Interference is a 1928 American drama film directed by Lothar Mendes and starring Clive Brook, William Powell, Evelyn Brent, and Doris Kenyon, all making their sound film debuts. In England when a first husband turns out not to be dead, blackmail leads to murder.

Plot
At a Remembrance Day service in London, Deborah Kane spots her old flame Philip Voaze who was supposedly killed during World War I. She discovers that he has actually survived the fighting and has been living under an assumed identity. Aware that his wife Faith is now remarried to Sir John Marlay, a famous heart surgeon, she tries to force Philip to return to her by threatening to reveal Faith's inadvertent bigamy.

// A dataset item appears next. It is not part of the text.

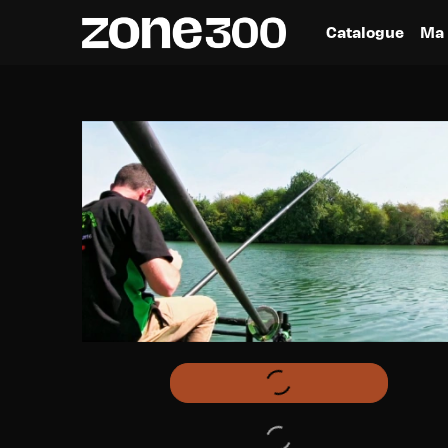
Catalogue
Ma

Philip eventually concludes that the only way to defend Faith's present happiness is to kill Deborah.

Cast
William Powell as Philip Voaze
Evelyn Brent as Deborah Kane
Clive Brook as Sir John Marlay
Doris Kenyon as Faith Marlay
Tom Ricketts as Charles Smith
Brandon Hurst as Inspector Haynes
Louis Payne as Childers
Wilfred Noy as Dr. Gray
Donald Stuart as Freddie
Clyde Cook  as Hearse Driver

Production
The film was originally produced as a silent which was directed by Lothar Mendes. However, after its completion, Paramount halted its release and decided to remake the film completely in sound. The sound version was directed by special effects technician-turned-director Roy J. Pomeroy, as the basis for Paramount Pictures' first feature-length all-talking motion picture. Since Pomeroy lacked experience as a director, he was assisted by William deMille during the filming. It was based on the 1927 West End play Interference by Roland Pertwee and Harold Dearden. It was shot on a budget of $250,000 A silent version was also released to cater for theaters that had not yet wired for sound. While the sound version survives, the silent version is now lost.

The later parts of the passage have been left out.